_PROBLEM TO SOLVE:_ Retype the whole listing verbatim and keep the pictures out of it.

_LISTED ENTRIES:_
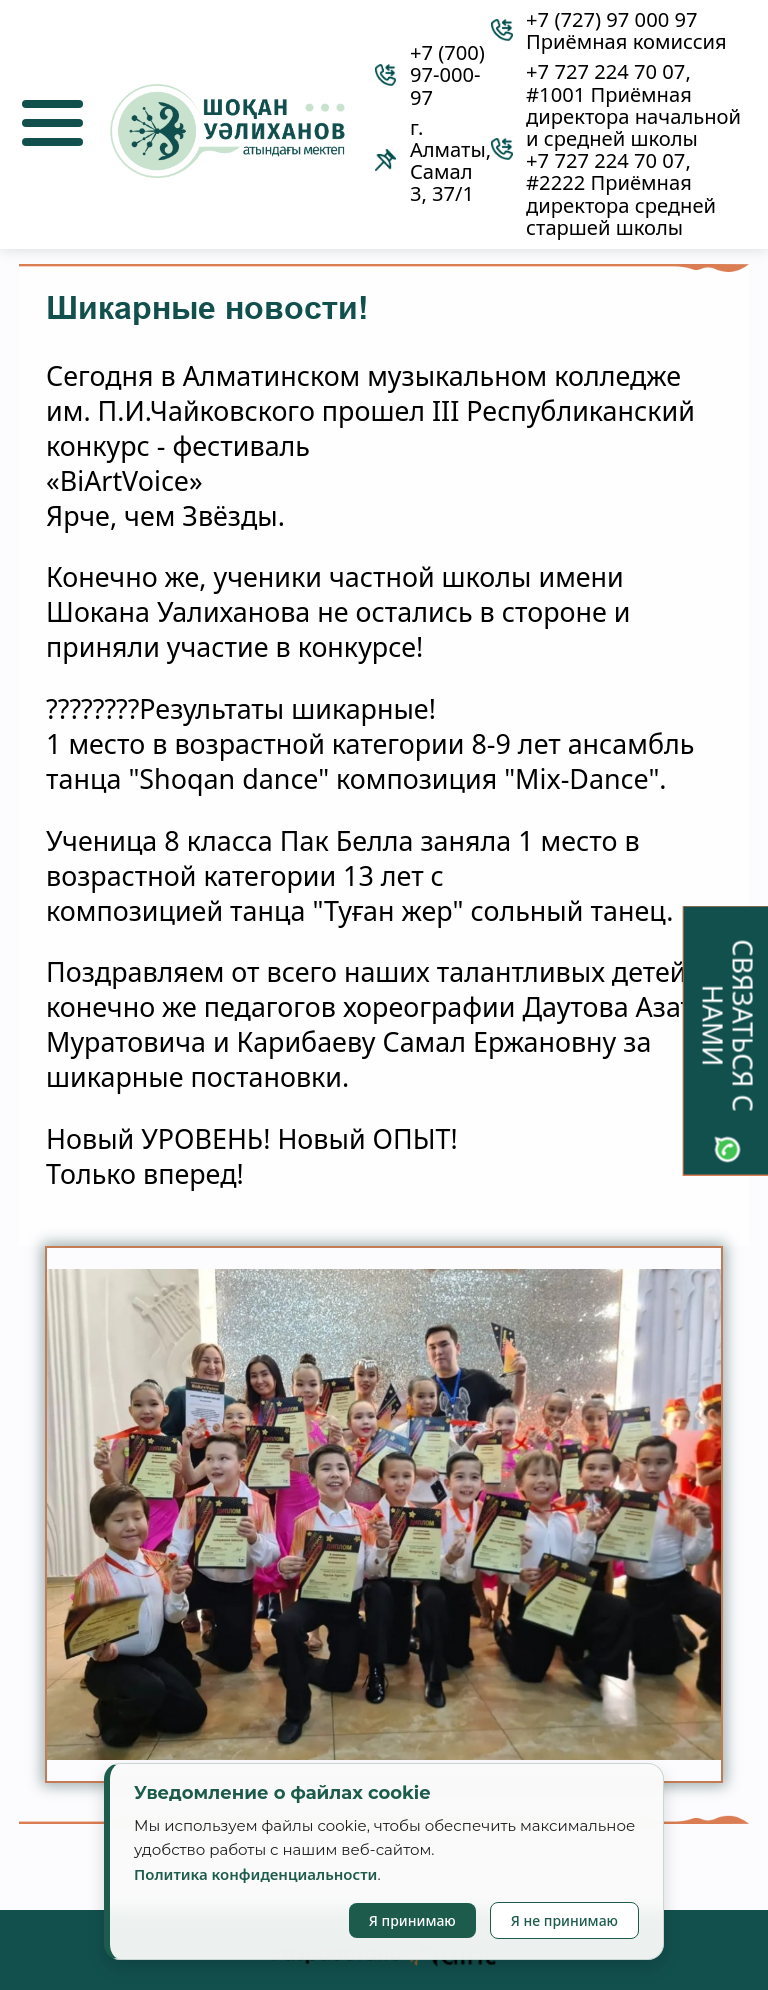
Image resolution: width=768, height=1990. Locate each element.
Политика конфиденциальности (255, 1874)
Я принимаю (412, 1920)
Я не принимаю (564, 1920)
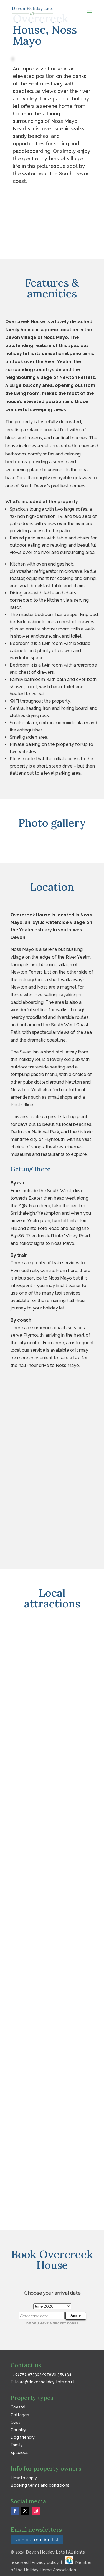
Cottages (20, 2414)
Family (17, 2444)
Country (18, 2429)
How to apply (24, 2477)
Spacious (20, 2452)
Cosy (16, 2422)
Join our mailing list (37, 2539)
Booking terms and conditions (40, 2485)
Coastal (18, 2407)
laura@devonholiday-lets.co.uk (45, 2381)
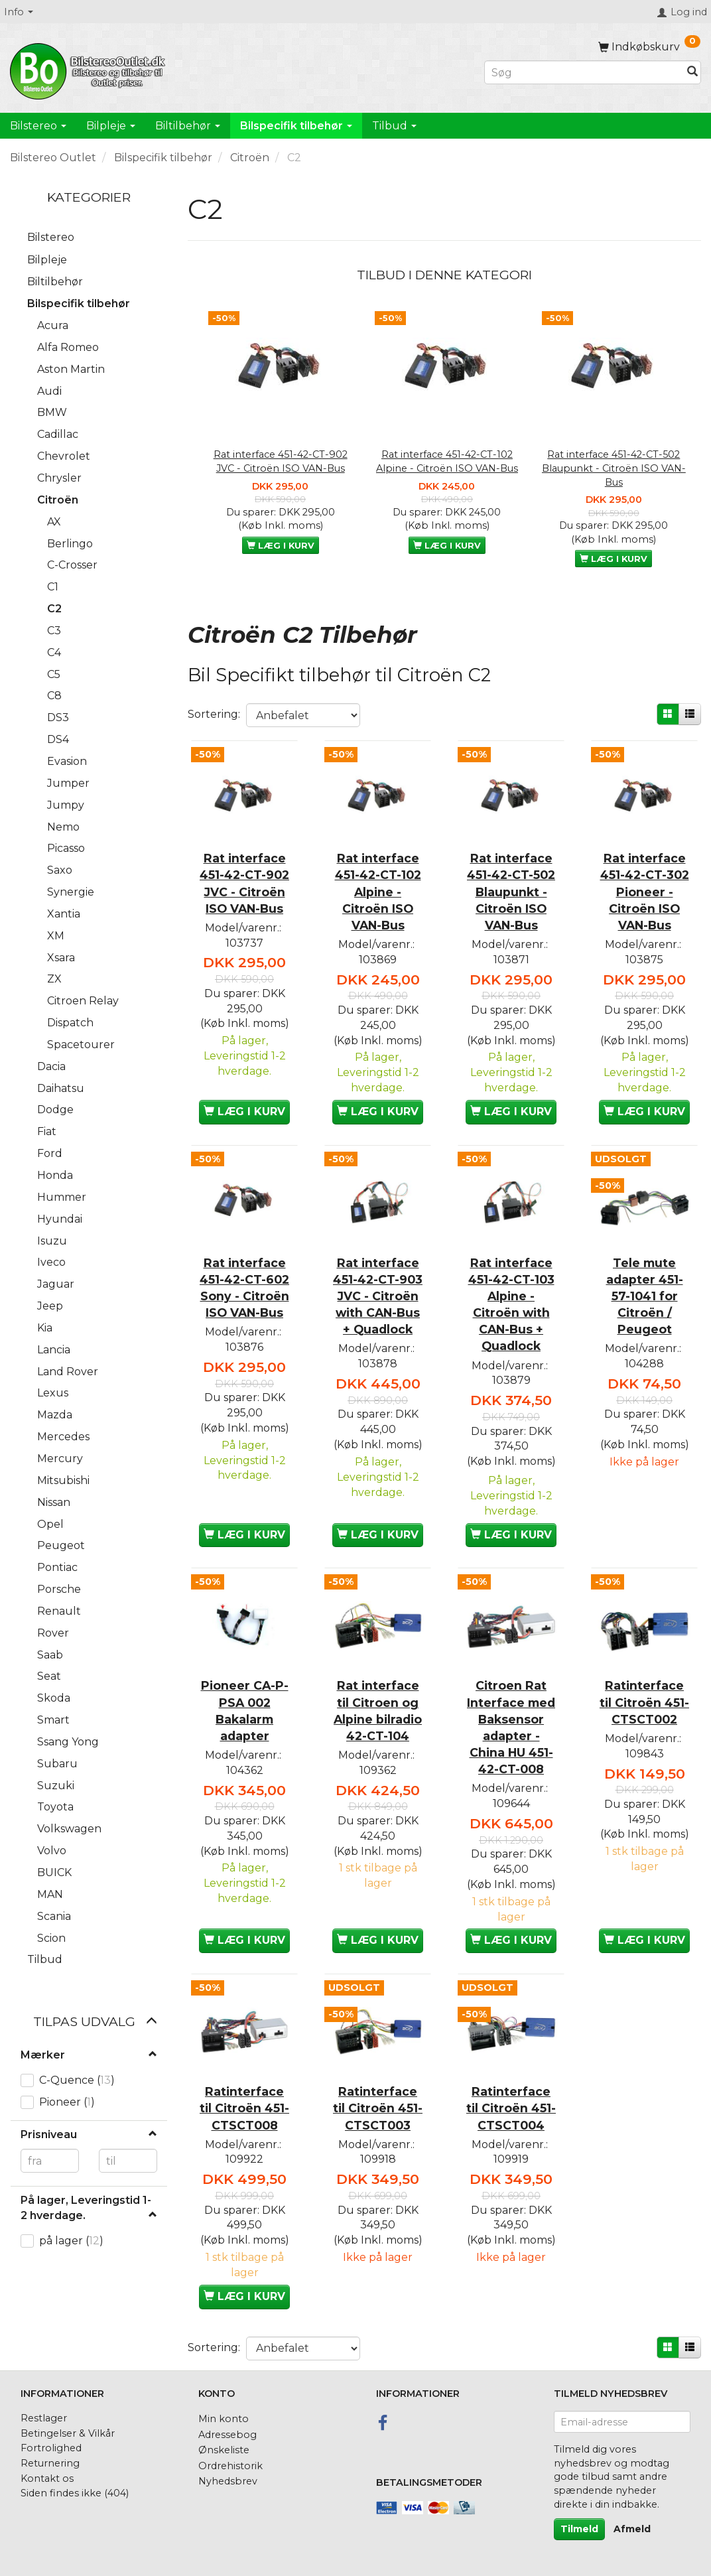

_RESULT OF THE EXERCISE:_
Image resolution: width=768, height=1990. Locate each element.
Политика конфиденциальности (255, 1874)
Я принимаю (412, 1920)
Я не принимаю (564, 1920)
Cottages (20, 2414)
Family (17, 2444)
Country (18, 2429)
How to apply (24, 2477)
Spacious (20, 2452)
Cosy (16, 2422)
Join our mailing list (37, 2539)
Booking terms and conditions (40, 2485)
Coastal (18, 2407)
laura@devonholiday-lets.co.uk (45, 2381)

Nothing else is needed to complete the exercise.